# I learned something today



## youngdon (Mar 10, 2010)

Which certainly is not a rarity by any means considering what seems to be my mental capacity it's a wonder I don't walk around in awe of the things I saw ten minutes ago. OK enough of my lack of smarts, here is what I learned... I always set the cross hairs on a scope when I change from one rifle to another to center, I crank it all the way right to alll the way left and count the clicks and go back half way and do the same with the elevation time consuming and a pain in the arse. Here is the easy way to do it(although I'm sure that all you brainiacs already know it). When your scope is off the rifle hold the objective lense against a mirror and look into it, you should see two sets of cross hairs or circles for those of you who like donunts LOL(you know who you are). Just turn your turrets until you only see one set of hairs, or donuts and you are centered on your adjustments. You could actually do this on the rifle with a small mirror (your wifes compact).


----------



## Bigdrowdy1 (Jan 29, 2010)

Thanks for the pointer there YD. I am partial to apple fritters come to think about.LOL


----------



## On a call (Mar 3, 2010)

And here I thought my IQ was high.

BD, I am with you...I like fritters too. Time to run down and buy a few.


----------



## ebbs (Feb 7, 2010)

You explained it perfectly, DON! That's how they reset scopes to factory at the Leupold warranty center. Used it on a couple of scopes just a few months ago and it worked beautifully.


----------



## youngdon (Mar 10, 2010)

Thanks ebbs I don't know how that tidbit of information escaped my glue trap of a mind all these years.


----------



## bar-d (Feb 3, 2010)

Dang you guys is smart!! I never heard that before. I am assuming you see 2 sets of crosshairs cause the parallel universe you is doing the same thing?


----------



## youngdon (Mar 10, 2010)

You got it, but apparently the alternate universe is doing the same thing behind me. I keep jerking my head off the scope trying to see in the mirror behind me real quick but he( the alternate me, or am I the alternate HMMM) is too fast for me.


----------



## TexAgBQ81 (Mar 4, 2010)

I am going to have to try this, thanks for the info----whichever alternate you, you are, or you aren't. catch you in the mirror catching me catching you catching me.........


----------



## On a call (Mar 3, 2010)

Ok...but what is the purpose or need in doing this..?? It is not like you are retunning the scope ?? correct ?

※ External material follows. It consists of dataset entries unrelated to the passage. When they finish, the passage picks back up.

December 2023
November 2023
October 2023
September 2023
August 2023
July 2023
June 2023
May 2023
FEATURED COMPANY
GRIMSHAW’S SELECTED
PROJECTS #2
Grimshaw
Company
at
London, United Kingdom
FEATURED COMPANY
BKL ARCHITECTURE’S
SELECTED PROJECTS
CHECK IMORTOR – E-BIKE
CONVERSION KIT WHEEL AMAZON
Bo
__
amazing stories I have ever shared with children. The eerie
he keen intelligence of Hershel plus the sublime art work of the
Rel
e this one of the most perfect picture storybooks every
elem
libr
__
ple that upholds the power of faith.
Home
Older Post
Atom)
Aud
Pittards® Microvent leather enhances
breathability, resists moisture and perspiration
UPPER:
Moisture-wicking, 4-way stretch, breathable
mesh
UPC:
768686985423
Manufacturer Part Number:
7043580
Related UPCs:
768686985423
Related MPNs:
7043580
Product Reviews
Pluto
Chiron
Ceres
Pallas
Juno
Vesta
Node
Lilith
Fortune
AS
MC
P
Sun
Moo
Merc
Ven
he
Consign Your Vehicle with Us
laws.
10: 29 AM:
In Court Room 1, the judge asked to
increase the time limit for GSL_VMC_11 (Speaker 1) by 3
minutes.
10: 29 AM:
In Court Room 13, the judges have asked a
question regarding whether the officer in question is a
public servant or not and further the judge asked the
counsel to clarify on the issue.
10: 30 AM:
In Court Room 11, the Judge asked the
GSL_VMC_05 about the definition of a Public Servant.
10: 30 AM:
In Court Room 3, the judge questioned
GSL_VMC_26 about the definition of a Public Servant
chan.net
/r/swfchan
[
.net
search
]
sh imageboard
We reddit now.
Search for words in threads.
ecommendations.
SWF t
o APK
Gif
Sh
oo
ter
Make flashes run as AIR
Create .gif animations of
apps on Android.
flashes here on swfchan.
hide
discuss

When I have the scope locked down I adjust the scope to where the bullet is hitting.

Again, perhaps I am little off center ?


----------



## youngdon (Mar 10, 2010)

When switching from one rifle to another before you bore sight it, start at the middle. You may find that you have adjustment in your mounts.


----------



## On a call (Mar 3, 2010)

Ahhh ok, just like you stated in the beginning. Call me anything you like...just not late for dinner


----------



## SWAMPBUCK10PT (Apr 5, 2010)

*Thanks YD I was a counter too---Great post Thanks*


----------



## SWAMPBUCK10PT (Apr 5, 2010)

*It works Great Thanks Again YD I'm going to spread the word on this one*


----------



## Antlerz22 (Apr 18, 2011)

Wuh-huh, I learned too! Makes the saying keep it simple uh...simple! Thx for sharing, will be doing it on my N.C.S will make a repost confirming this versus mechanical devices such as boresighters etcc... as to if this puts rounds accurately enough on paper to nullify the boresighting devices. That is of course if the base was dead on and the rings were the same ---of course.


----------